Un autre concept apparaît dans les années 1970 : celui de développement durable 162. Il vise à répondre aux besoins du présent sans compromettre la capacité de satisfaire ceux des générations futures. Concept ancien, il ressurgit dans le contexte de la fin des Trente Glorieuses marquée par la flambée des prix du pétrole suite à la crise d’octobre 1973 et la constatation des effets néfastes d’une industrialisation incontrôlée. Il est porté, lui aussi, par la montée en puissance des mouvements écologistes et est défini dans le rapport Brundtland (1987), du nom de la présidente de la commission de l’ONU chargée d’étudier l’éco-développement. « Au sens le plus large, le développement soutenable vise à favoriser un état d’harmonie entre les êtres humains et entre l’homme et la nature »163. Le premier sommet de la Terre (Rio, 1992) marque son sacre international. Les politiques environnementales se fondent sur ce principe : elles prennent en compte la protection des milieux dans les décisions d’aménagement et de développement économique. Elles régulent une « tension fondamentale entre des mesures de développement social et économique et un ménagement des milieux écologiques »164.

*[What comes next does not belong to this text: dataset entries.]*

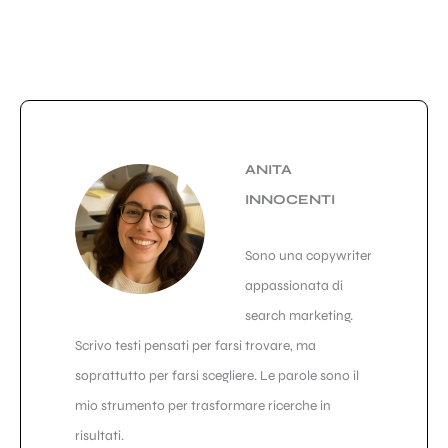
ANITA
INNOCENTI
Sono una copywriter
appassionata di
search marketing.
Scrivo testi pensati per farsi trovare, ma
soprattutto per farsi scegliere. Le parole sono il
mio strumento per trasformare ricerche in
risultati.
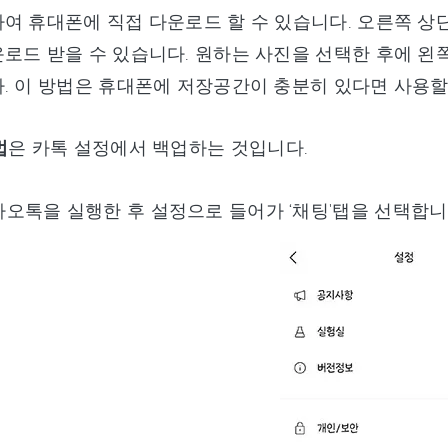
여 휴대폰에 직접 다운로드 할 수 있습니다. 오른쪽 상
로드 받을 수 있습니다. 원하는 사진을 선택한 후에 왼
. 이 방법은 휴대폰에 저장공간이 충분히 있다면 사용할
법
은 카톡 설정에서 백업하는 것입니다.
카오톡을 실행한 후 설정으로 들어가 ‘채팅'탭을 선택합니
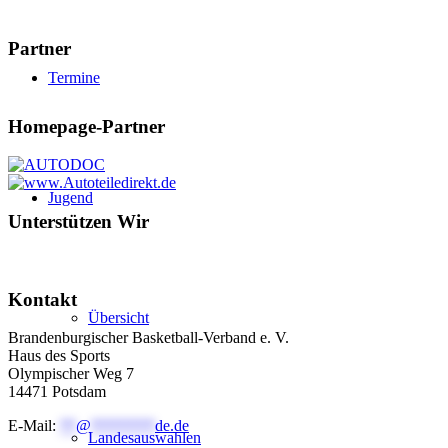
Partner
Termine
Homepage-Partner
Jugend
Unterstützen Wir
Kontakt
Übersicht
Brandenburgischer Basketball-Verband e. V.
Haus des Sports
Olympischer Weg 7
14471 Potsdam
E-Mail:
**
@
********
de.de
Landesauswahlen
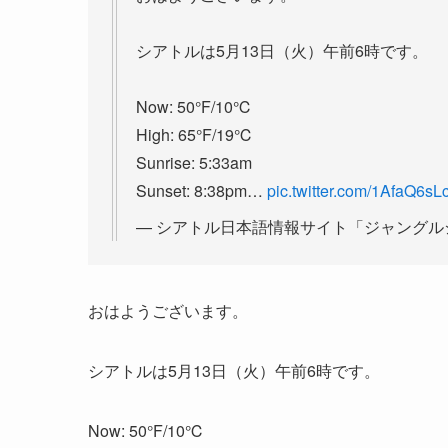
シアトルは5月13日（火）午前6時です。
Now: 50°F/10℃
High: 65°F/19℃
Sunrise: 5:33am
Sunset: 8:38pm…
pic.twitter.com/1AfaQ6sL
— シアトル日本語情報サイト「ジャングルシティ」
おはようございます。
シアトルは5月13日（火）午前6時です。
Now: 50°F/10℃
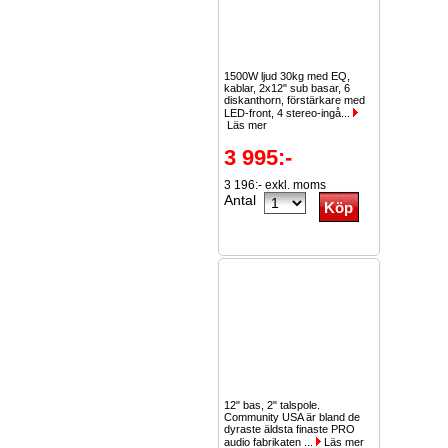
1500W ljud 30kg med EQ,
kablar, 2x12" sub basar, 6
diskanthorn, förstärkare med
LED-front, 4 stereo-ingå...
Läs mer
3 995:-
3 196:- exkl. moms
Antal
12" bas, 2" talspole.
Community USA är bland de
dyraste äldsta finaste PRO
audio fabrikaten ...
Läs mer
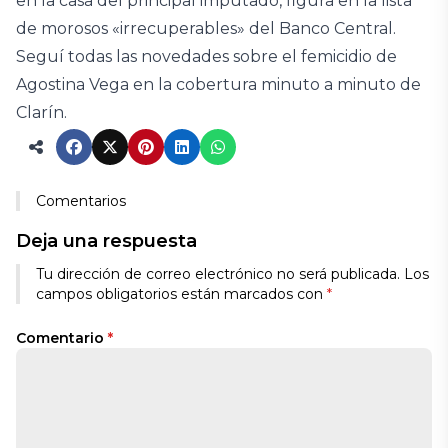
en la casa del principal imputado, figura en la lista
de morosos «irrecuperables» del Banco Central.
Seguí todas las novedades sobre el femicidio de
Agostina Vega en la cobertura minuto a minuto de
Clarín.
Comentarios
Deja una respuesta
Tu dirección de correo electrónico no será publicada.
Los
campos obligatorios están marcados con
*
Comentario
*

Les villes entretiennent un rapport étroit avec ces thématiques. Il ne faut pas oublier que « l’environnement est un concept issu de la veille intellectuelle mise en place par les planificateurs américains et les prospectivistes français devant la consolidation du système urbain »165 dans les années 1960. Pour Florent Charvolin, « les débats autour de la création du ministère de la Protection de la Nature et de l’Environnement questionnent l’aptitude de l’administration française à intégrer dans des structures de gestion territoriale une question relative au développement urbain »166. L’environnement est défini par l’auteur comme une problématique urbaine qui se diffuse à l’ensemble de la société par son institutionnalisation à un niveau national. Les villes seraient en quelque sorte le « lieu-origine » du concept, d’où l’acuité de la problématique ville/fleuve. Les villes sont donc le lieu privilégié de l’expression de considérations environnementales, que ce soit en termes de discours ou en termes d’action.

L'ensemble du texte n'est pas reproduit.